Erwartungsgemäß fühlte sich Judith am nächsten Morgen wie gerädert. Aus Erfahrung wusste sie, dass dieser Zustand mindestens bis nach dem Mittagessen andauern würde. Zu viel Alkohol, zu wenig Schlaf – eine nicht gerade bekömmliche Mischung. Immerhin: Es war ihr schon mal weit schlechter gegangen. Von diesem schwachen Trost motiviert, erledigte sie rasch ihre morgendlichen Rituale: Katzenfüttern, Duschen, Anziehen, Schminken. Das Blumengießen pflegte sie meistens auf den Abend zu verlegen. Fürs Frühstück nahm sie sich Zeit. Judith war wirklich alles andere als ein Frühstücksmuffel. So schlecht konnte es ihr einfach gar nicht gehen, dass ihr Toast, Ei, Käse und Wurst nicht schmeckten. Robert, der sich selbst als frankophil bezeichnete und seine Vorliebe auch auf die etwas spärlichere, französische Art zu frühstücken ausdehnte, pflegte Judiths Gewohnheit als teutonische Fressorgie zu bezeichnen. Was daran typisch deutsch sein sollte, leuchtete Judith ganz und gar nicht ein. In England hatte sie schon einmal begeistert ein Yorkshire-Frühstück mit Würstchen, Panhas und Bratkartoffeln verdrückt, in Israel mundeten ihr Eiersalat und Rollmöpse ausgezeichnet und in Rumänien war ihr zu Brot, Schinken und Tomaten sogar Schnaps kredenzt worden. Die einzigen Nahrungsmittel, die ihr als Grundlage für einen langen Tag unvorstellbar erschienen waren Marmelade, Quark und Honig, oder – noch schlimmer – Müsli.

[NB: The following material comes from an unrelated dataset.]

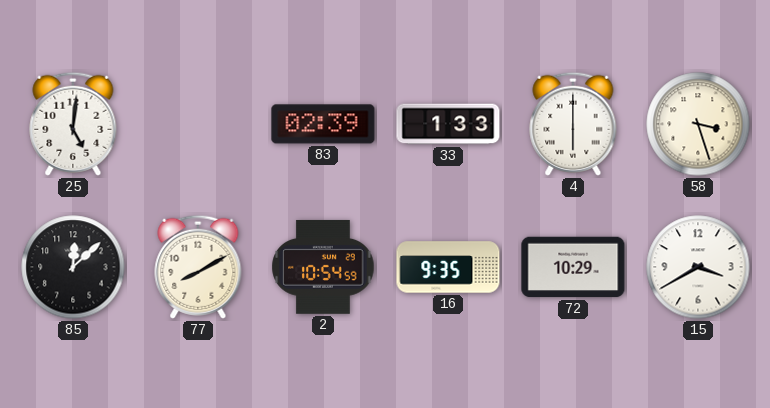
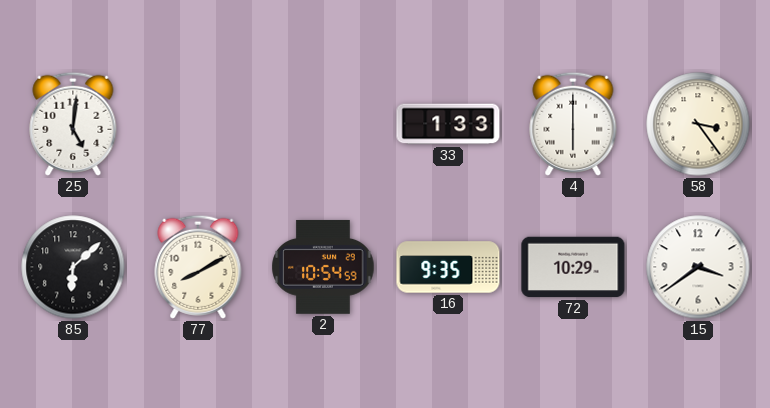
83: 02:39 -> none
58: 3:27 -> 3:24
85: 12:08 -> 6:08
15: 3:40 -> 3:39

Gestärkt vermochte sie auch dem letzten, prüfenden Blick in den Spiegel standzuhalten. Entsetzlich: Ihr jungenhaft kurz geschnittenes Haar, das sie täglich sorgfältig wusch und föhnte, sah heute nicht gerade nach einer flotten Frisur aus und ihre Augen waren gerötet wie die eines Myxomatose kranken Kaninchens. Was soll’s? Sie sprühte sich mit ihrem Lieblingsparfum ein und blinzelte den Katzen zu: Nobody is perfect. Schon seit Langem hatte sie sich vorgenommen, einen Aufkleber mit diesem Spruch für ihren Badezimmerspiegel zu besorgen.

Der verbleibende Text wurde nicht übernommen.